Baingan Bharta| Punjabi Style Smoked Brinjals 


Baingan bharta – “ A punjabi style dish made from smoked brinjal’s in a thick tomato gravy”

Before even explaining a bit about today’s recipe, let me ask you a question. “How good are you in burning your recipe ingredients, black?” 

Like me, if you too have ventured into the cooking arena, you might recall those days when you would have accidentally burnt your dish pretty badly. My experience, was when I was in the university hostel, in our shared kitchen, when I tried to make saag aloo, and literally choked all my roommates from the kitchen. It was so terrible! 

But had I known about this recipe that I am sharing with you today,  I wouldn’t have felt so bad. 

So, if you are totally new to making recipes, you can try the recipe I am going to reveal now. Infact, if you like grilling, you might as well have fun with today’s recipe. This recipe is called baingan bharta. 

Baingan bharta is a Punjabi style dish made from smoked brinjal’s in a gravy of tomatoes, onions and garlic. For this recipe, you would require a very big aubergine or brinjal. You would then fry the brinjals over the flame, literally burn its skin giving it the smoky flavor. Later you will remove the skin and mash the brinjal and add it to the gravy. 

The recipe I have made is little different. First off, I haven’t used onions or garlic. Second, I have used fresh cream in the end before garnishing. This dish takes about 30-40 minutes to cook and would serve atleast 2-3 people. 

So now, let us get started with today’s dish. 

Ingredients List

For Vegetables

• Brinjal – 500gm (Big) 

• Oil – 4-5 tbsp 

• Tomatoes – 3 (medium) 

• Green Chilies – 3 

• Ginger – 1 slice (crushed)

• Cumin Seeds – 1 tbsp 

• Fresh Cream – 3-4 tbsp 

• Salt – 1tbsp 

For Masalas

• Coriander Powder – 1tbsp 

• Turmeric Powder – 1tbsp 

• Garam Masala – 1 tbsp 

• Red Chilly Powder – ½ tbsp

Baingan bharta – Preparation Step

1. Pick up a very big eggplant. Wash it well and wipe it dry. Grease it with 2-3 tbsp of oil. Place it over a flame and roast it very well. 

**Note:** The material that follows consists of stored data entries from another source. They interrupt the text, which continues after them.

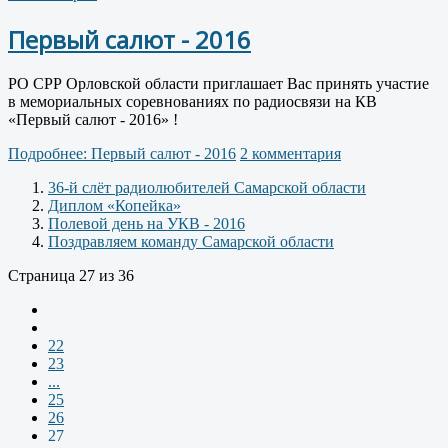
Первый салют - 2016
РО СРР Орловской области приглашает Вас принять участие
в мемориальных соревнованиях по радиосвязи на КВ
«Первый салют - 2016» !
Подробнее: Первый салют - 2016
2 комментария
36-й слёт радиолюбителей Самарской области
Диплом «Копейка»
Полевой день на УКВ - 2016
Поздравляем команду Самарской области
Страница 27 из 36
22
23
...
25
26
27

2. After about 10 minutes, the skin of the eggplant starts to wilt and becomes soft. Hold the stem of the egg plant and turn it so that all sides are roasted. 


3. Once the egg plant is completely roasted, its skin becomes ash in color, switch off the flame and dip the eggplant in a bowl of water and let it cool.


4. Now, peel of its skin and mash the eggplant well. If you have really fried the eggplant, the inside of the eggplant also gives a slight brown color.


5. Chop 3 tomatoes, 3 green chilies and ginger and keep them aside.

6. In a pan heat oil. As the oil gets heated add in 1 tbsp of cumin seeds. As the cumin seeds sizzle, add in the green chilies and ginger into the mix and stir it well.



Cover the lid of the pan, when you add the chilies and ginger into the oil as it could splutter oil drops onto your face.

7. Add in the chopped tomatoes into the mix. Add the masala ingredients onto the mix and stir it well. Close the lid of the pan, and let the tomatoes become into thick paste. Keep medium flame as you do. 


8. Once the tomato gravy has become soft, and as the oil has started leaving its sides, add the mashed brinjal into the mix and stir it well. Add 1 tbsp of salt. 


9. The dish is almost done now. Add 3-4 tbsp of fresh cream into the mix and switch off the flame.


10. Stir the dish well, and garnish it with chopped coriander leaves. Enjoy baingan bharta with roti or rice.



If you don’t have cream you can squeeze lemon juice on the top of this recipe.

In restaurants, to get a smoky flavor and taste, the brinjal’s are fried in a tandoor over burning charcoal. Now, if you can’t find one, you can use the method I have used. 

In case, you have an oven preheat the oven for 20 min at 350-400 degrees. Add the brinjal’s into the oven tray along with 2-3 tbsp of oil and let it cook for about 15 min.